The probability of $x \leq 3$ successes is (Round to four decimal places as needed.)

Step 1 ：The problem is asking for the probability of getting 3 or fewer successes in a binomial experiment with 9 trials and a success probability of 0.6.

Step 2 ：The binomial probability formula is: \(P(X = k) = C(n, k) * (p^k) * ((1-p)^(n-k))\), where \(P(X = k)\) is the probability of k successes, \(C(n, k)\) is the number of combinations of n items taken k at a time, p is the probability of success on a single trial, n is the number of trials, and k is the number of successes.
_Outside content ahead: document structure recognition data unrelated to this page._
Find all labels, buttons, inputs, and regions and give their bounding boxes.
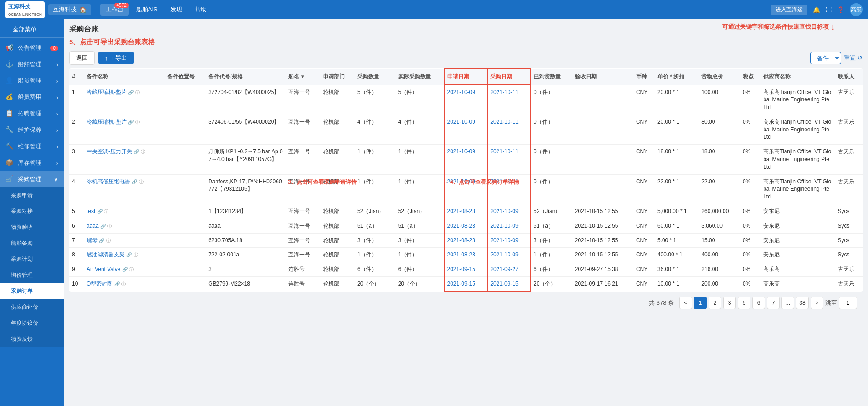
- purchase-date-link[interactable]: 2021-10-11: [490, 148, 518, 155]
- apply-date-link[interactable]: 2021-10-09: [447, 119, 475, 125]
- cell-purchase-date[interactable]: 2021-10-09: [487, 204, 530, 219]
- sidebar-sub-order[interactable]: 采购订单: [0, 283, 64, 299]
- sidebar-sub-feedback[interactable]: 物资反馈: [0, 331, 64, 347]
- sidebar-item-purchase[interactable]: 🛒 采购管理 ∨: [0, 171, 64, 187]
- sidebar-sub-plan[interactable]: 采购计划: [0, 251, 64, 267]
- cell-purchase-date[interactable]: 2021-09-27: [487, 262, 530, 277]
- apply-date-link[interactable]: 2021-09-15: [447, 281, 475, 287]
- apply-date-link[interactable]: 2021-08-23: [447, 251, 475, 258]
- sidebar-sub-apply[interactable]: 采购申请: [0, 187, 64, 203]
- announcement-icon: 📢: [5, 44, 13, 51]
- chevron-right-icon7: ›: [56, 160, 58, 167]
- sidebar-item-recruit[interactable]: 📋 招聘管理 ›: [0, 105, 64, 122]
- cell-purchase-date[interactable]: 2021-10-11: [487, 85, 530, 115]
- part-name-link[interactable]: 冷藏压缩机-垫片: [87, 119, 127, 125]
- sidebar-sub-receive[interactable]: 物资验收: [0, 219, 64, 235]
- question-icon[interactable]: ❓: [837, 6, 844, 13]
- logo-icon: 互海科技OCEAN LINK TECH: [8, 3, 42, 17]
- cell-purchase-date[interactable]: 2021-10-09: [487, 248, 530, 262]
- apply-date-link[interactable]: 2021-08-23: [447, 208, 475, 214]
- cell-apply-date[interactable]: 2021-09-15: [444, 262, 488, 277]
- sidebar-sub-annual[interactable]: 年度协议价: [0, 315, 64, 331]
- prev-btn[interactable]: <: [679, 297, 692, 309]
- jump-input[interactable]: [839, 297, 857, 309]
- info-icon: ⓘ: [135, 90, 140, 95]
- sidebar-item-maintenance[interactable]: 🔧 维护保养 ›: [0, 122, 64, 138]
- sidebar-item-announcement[interactable]: 📢 公告管理 0: [0, 40, 64, 56]
- purchase-date-link[interactable]: 2021-09-27: [490, 266, 518, 272]
- reset-button[interactable]: 重置 ↺: [844, 54, 863, 62]
- sidebar-item-crew[interactable]: 👤 船员管理 ›: [0, 73, 64, 89]
- cell-apply-date[interactable]: 2021-10-09: [444, 85, 488, 115]
- nav-discover[interactable]: 发现: [165, 4, 188, 16]
- avatar[interactable]: 高级: [850, 3, 863, 16]
- next-btn[interactable]: >: [811, 297, 823, 309]
- cell-purchase-date[interactable]: 2021-10-11: [487, 115, 530, 144]
- sidebar-item-repair[interactable]: 🔨 维修管理 ›: [0, 138, 64, 155]
- brand-tab[interactable]: 互海科技 🏠: [48, 4, 91, 15]
- cell-apply-date[interactable]: 2021-08-23: [444, 219, 488, 233]
- apply-date-link[interactable]: 2021-08-23: [447, 237, 475, 244]
- purchase-date-link[interactable]: 2021-10-09: [490, 208, 518, 214]
- cell-no: 6: [69, 219, 84, 233]
- part-name-link[interactable]: 中央空调-压力开关: [87, 148, 132, 155]
- part-name-link[interactable]: Air Vent Valve: [87, 266, 120, 272]
- cell-apply-date[interactable]: 2021-10-09: [444, 145, 488, 174]
- notification-icon[interactable]: 🔔: [813, 6, 820, 13]
- purchase-date-link[interactable]: 2021-09-15: [490, 281, 518, 287]
- purchase-date-link[interactable]: 2021-10-11: [490, 89, 518, 95]
- table-section: 3、点击可查看采购申请详情 ← → 4、点击可查看采购订单详情 # 备件名称 备…: [69, 68, 863, 314]
- page-5-btn[interactable]: 5: [738, 297, 750, 309]
- page-3-btn[interactable]: 3: [723, 297, 736, 309]
- purchase-date-link[interactable]: 2021-10-09: [490, 223, 518, 229]
- cell-purchase-date[interactable]: 2021-10-11: [487, 174, 530, 204]
- nav-workbench[interactable]: 工作台 4572: [100, 4, 129, 16]
- cell-purchase-date[interactable]: 2021-10-09: [487, 233, 530, 248]
- back-button[interactable]: 返回: [69, 51, 95, 65]
- purchase-date-link[interactable]: 2021-10-11: [490, 119, 518, 125]
- nav-ship-ais[interactable]: 船舶AIS: [131, 4, 163, 16]
- page-2-btn[interactable]: 2: [709, 297, 721, 309]
- cell-apply-date[interactable]: 2021-10-09: [444, 115, 488, 144]
- cell-purchase-date[interactable]: 2021-10-09: [487, 219, 530, 233]
- part-name-link[interactable]: 冷藏压缩机-垫片: [87, 89, 127, 95]
- export-button[interactable]: ↑ ↑ 导出: [98, 52, 134, 64]
- enter-btn[interactable]: 进入互海运: [771, 5, 807, 15]
- part-name-link[interactable]: 螺母: [87, 237, 98, 244]
- part-name-link[interactable]: test: [87, 208, 95, 214]
- purchase-date-link[interactable]: 2021-10-11: [490, 178, 518, 185]
- expand-icon[interactable]: ⛶: [826, 6, 832, 13]
- cell-apply-date[interactable]: 2021-08-23: [444, 233, 488, 248]
- sidebar-item-ship[interactable]: ⚓ 船舶管理 ›: [0, 56, 64, 73]
- apply-date-link[interactable]: 2021-10-09: [447, 89, 475, 95]
- sidebar-sub-ship-buy[interactable]: 船舶备购: [0, 235, 64, 251]
- apply-date-link[interactable]: 2021-10-09: [447, 178, 475, 185]
- part-name-link[interactable]: O型密封圈: [87, 281, 113, 287]
- cell-purchase-date[interactable]: 2021-09-15: [487, 277, 530, 291]
- sidebar-sub-inquiry[interactable]: 询价管理: [0, 267, 64, 283]
- purchase-date-link[interactable]: 2021-10-09: [490, 237, 518, 244]
- apply-date-link[interactable]: 2021-08-23: [447, 223, 475, 229]
- part-name-link[interactable]: 燃油滤清器支架: [87, 251, 125, 258]
- sidebar-sub-supplier[interactable]: 供应商评价: [0, 299, 64, 315]
- filter-select[interactable]: 备件: [810, 52, 841, 64]
- sidebar-item-crew-cost[interactable]: 💰 船员费用 ›: [0, 89, 64, 105]
- logo-box[interactable]: 互海科技OCEAN LINK TECH: [5, 1, 45, 18]
- part-name-link[interactable]: aaaa: [87, 223, 99, 229]
- page-1-btn[interactable]: 1: [694, 297, 707, 309]
- sidebar-item-inventory[interactable]: 📦 库存管理 ›: [0, 155, 64, 171]
- cell-apply-date[interactable]: 2021-09-15: [444, 277, 488, 291]
- page-38-btn[interactable]: 38: [796, 297, 809, 309]
- page-6-btn[interactable]: 6: [752, 297, 765, 309]
- cell-apply-date[interactable]: 2021-08-23: [444, 204, 488, 219]
- cell-purchase-date[interactable]: 2021-10-11: [487, 145, 530, 174]
- nav-help[interactable]: 帮助: [190, 4, 212, 16]
- sidebar-sub-docking[interactable]: 采购对接: [0, 203, 64, 219]
- cell-apply-date[interactable]: 2021-10-09: [444, 174, 488, 204]
- apply-date-link[interactable]: 2021-09-15: [447, 266, 475, 272]
- page-7-btn[interactable]: 7: [767, 297, 780, 309]
- apply-date-link[interactable]: 2021-10-09: [447, 148, 475, 155]
- part-name-link[interactable]: 冰机高低压继电器: [87, 178, 130, 185]
- purchase-date-link[interactable]: 2021-10-09: [490, 251, 518, 258]
- cell-apply-date[interactable]: 2021-08-23: [444, 248, 488, 262]
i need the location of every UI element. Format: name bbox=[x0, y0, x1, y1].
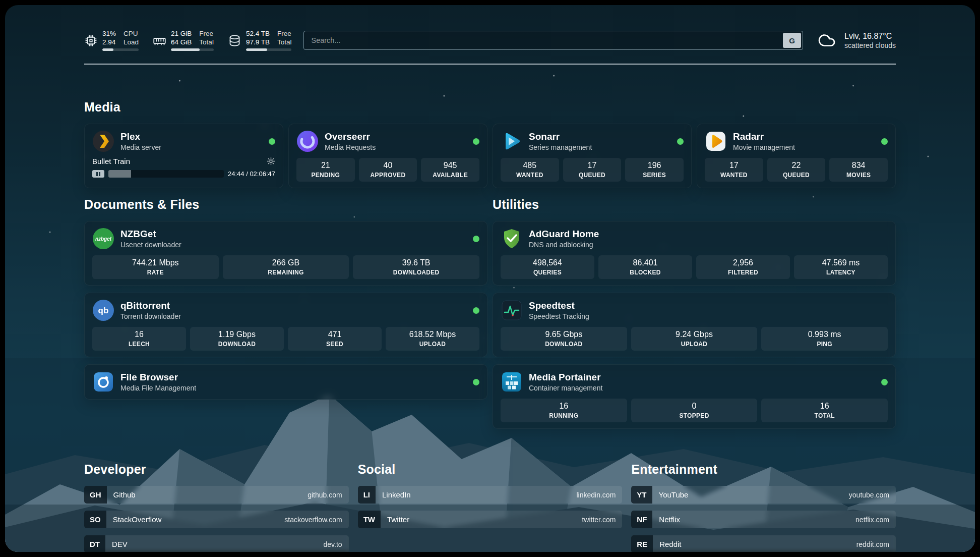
portainer-card[interactable]: Media Portainer Container management 16 … bbox=[493, 364, 896, 429]
storage-total-value: 97.9 TB bbox=[246, 38, 270, 46]
status-dot bbox=[881, 138, 888, 145]
memory-free-label: Free bbox=[199, 30, 214, 38]
pause-button[interactable] bbox=[92, 170, 104, 178]
weather-widget: Lviv, 16.87°C scattered clouds bbox=[815, 31, 896, 49]
stat-upload: 9.24 Gbps UPLOAD bbox=[631, 327, 758, 351]
radarr-card[interactable]: Radarr Movie management 17 WANTED 22 QUE… bbox=[697, 124, 896, 188]
youtube-badge: YT bbox=[631, 486, 652, 504]
cpu-usage-value: 31% bbox=[102, 30, 116, 38]
stat-total: 16 TOTAL bbox=[761, 399, 888, 422]
cpu-load-value: 2.94 bbox=[102, 38, 116, 46]
filebrowser-icon bbox=[92, 371, 114, 393]
cpu-load-label: Load bbox=[124, 38, 139, 46]
plex-card[interactable]: Plex Media server Bullet Train bbox=[84, 124, 283, 188]
weather-condition: scattered clouds bbox=[844, 41, 896, 49]
overseerr-card[interactable]: Overseerr Media Requests 21 PENDING 40 A… bbox=[288, 124, 487, 188]
stat-filtered: 2,956 FILTERED bbox=[696, 255, 790, 279]
stat-remaining: 266 GB REMAINING bbox=[223, 255, 349, 279]
stat-approved: 40 APPROVED bbox=[359, 158, 417, 182]
search-engine-button[interactable]: G bbox=[783, 33, 801, 48]
nzbget-icon: nzbget bbox=[92, 228, 114, 250]
playback-time: 24:44 / 02:06:47 bbox=[228, 170, 275, 178]
app-name: NZBGet bbox=[120, 229, 181, 240]
app-subtitle: Media server bbox=[120, 143, 161, 151]
bookmark-row-twitter[interactable]: TW Twitter twitter.com bbox=[358, 511, 623, 528]
bookmark-row-netflix[interactable]: NF Netflix netflix.com bbox=[631, 511, 896, 528]
app-subtitle: Container management bbox=[529, 384, 602, 392]
bookmark-row-reddit[interactable]: RE Reddit reddit.com bbox=[631, 535, 896, 552]
adguard-icon bbox=[501, 228, 523, 250]
bookmark-row-linkedin[interactable]: LI LinkedIn linkedin.com bbox=[358, 486, 623, 504]
storage-free-label: Free bbox=[277, 30, 292, 38]
status-dot bbox=[473, 236, 479, 242]
section-title-documents: Documents & Files bbox=[84, 197, 487, 212]
netflix-badge: NF bbox=[631, 511, 652, 528]
app-subtitle: DNS and adblocking bbox=[529, 241, 599, 249]
section-title-developer: Developer bbox=[84, 462, 349, 477]
bookmark-row-youtube[interactable]: YT YouTube youtube.com bbox=[631, 486, 896, 504]
weather-location: Lviv, 16.87°C bbox=[844, 31, 896, 41]
bookmark-url: linkedin.com bbox=[570, 486, 623, 504]
stat-queued: 17 QUEUED bbox=[563, 158, 622, 182]
bookmark-row-dev[interactable]: DT DEV dev.to bbox=[84, 535, 349, 552]
memory-usage-bar-fill bbox=[171, 48, 200, 51]
stat-leech: 16 LEECH bbox=[92, 327, 186, 351]
bookmark-url: twitter.com bbox=[575, 511, 622, 528]
filebrowser-card[interactable]: File Browser Media File Management bbox=[84, 364, 487, 400]
stat-download: 1.19 Gbps DOWNLOAD bbox=[190, 327, 284, 351]
bookmark-url: dev.to bbox=[317, 535, 349, 552]
bookmark-group-developer: Developer GH Github github.com SO StackO… bbox=[84, 462, 349, 552]
dashboard-screen: 31% CPU 2.94 Load bbox=[5, 5, 975, 552]
stat-wanted: 485 WANTED bbox=[501, 158, 559, 182]
stat-available: 945 AVAILABLE bbox=[421, 158, 479, 182]
cpu-widget: 31% CPU 2.94 Load bbox=[84, 30, 139, 50]
storage-usage-bar bbox=[246, 48, 292, 51]
qbittorrent-card[interactable]: qb qBittorrent Torrent downloader bbox=[84, 293, 487, 357]
stat-latency: 47.569 ms LATENCY bbox=[794, 255, 888, 279]
stat-rate: 744.21 Mbps RATE bbox=[92, 255, 219, 279]
bookmark-url: reddit.com bbox=[850, 535, 896, 552]
nzbget-card[interactable]: nzbget NZBGet Usenet downloader 74 bbox=[84, 221, 487, 286]
search-bar: G bbox=[303, 31, 803, 50]
speedtest-card[interactable]: Speedtest Speedtest Tracking 9.65 Gbps D… bbox=[493, 293, 896, 357]
status-dot bbox=[473, 307, 479, 314]
status-dot bbox=[677, 138, 684, 145]
cpu-usage-bar bbox=[102, 48, 139, 51]
memory-widget: 21 GiB Free 64 GiB Total bbox=[153, 30, 214, 50]
storage-usage-bar-fill bbox=[246, 48, 267, 51]
bookmark-group-social: Social LI LinkedIn linkedin.com TW Twitt… bbox=[358, 462, 623, 528]
bookmark-name: DEV bbox=[105, 535, 317, 552]
cloud-icon bbox=[815, 31, 838, 49]
storage-icon bbox=[228, 34, 241, 47]
top-bar: 31% CPU 2.94 Load bbox=[84, 26, 896, 54]
search-input[interactable] bbox=[303, 31, 803, 50]
status-dot bbox=[473, 138, 479, 145]
settings-gear-icon[interactable] bbox=[267, 157, 275, 165]
cpu-label: CPU bbox=[124, 30, 139, 38]
stat-upload: 618.52 Mbps UPLOAD bbox=[386, 327, 479, 351]
plex-icon bbox=[92, 130, 114, 152]
memory-usage-bar bbox=[171, 48, 214, 51]
sonarr-card[interactable]: Sonarr Series management 485 WANTED 17 Q… bbox=[493, 124, 692, 188]
memory-total-value: 64 GiB bbox=[171, 38, 192, 46]
status-dot bbox=[269, 138, 275, 145]
media-section: Media Plex bbox=[84, 100, 896, 188]
stat-ping: 0.993 ms PING bbox=[761, 327, 888, 351]
memory-icon bbox=[153, 34, 166, 47]
status-dot bbox=[473, 379, 479, 385]
bookmark-row-github[interactable]: GH Github github.com bbox=[84, 486, 349, 504]
app-name: Plex bbox=[120, 131, 161, 142]
app-subtitle: Speedtest Tracking bbox=[529, 312, 589, 320]
overseerr-icon bbox=[296, 130, 319, 152]
sonarr-icon bbox=[501, 130, 523, 152]
speedtest-icon bbox=[501, 299, 523, 321]
stat-download: 9.65 Gbps DOWNLOAD bbox=[501, 327, 627, 351]
stat-stopped: 0 STOPPED bbox=[631, 399, 758, 422]
portainer-icon bbox=[501, 371, 523, 393]
bookmark-row-stackoverflow[interactable]: SO StackOverflow stackoverflow.com bbox=[84, 511, 349, 528]
stat-wanted: 17 WANTED bbox=[705, 158, 763, 182]
stat-seed: 471 SEED bbox=[288, 327, 382, 351]
bookmark-name: LinkedIn bbox=[376, 486, 570, 504]
radarr-icon bbox=[705, 130, 727, 152]
adguard-card[interactable]: AdGuard Home DNS and adblocking 498,564 … bbox=[493, 221, 896, 286]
Step 3 ：Since we want the probability of 3 or fewer successes, we need to calculate the sum of the probabilities of 0, 1, 2, and 3 successes.

Step 4 ：Given n = 9 and p = 0.6, we calculate the probabilities as follows: \(P_0 = 0.0002621440000000001\), \(P_1 = 0.0035389440000000013\), \(P_2 = 0.021233664000000006\), and \(P_3 = 0.07431782400000002\).

Step 5 ：Adding these probabilities together gives us \(P = 0.09935257600000003\).

Step 6 ：Rounding to four decimal places, the final answer is: The probability of getting 3 or fewer successes in a binomial experiment with 9 trials and a success probability of 0.6 is approximately \(\boxed{0.0994}\).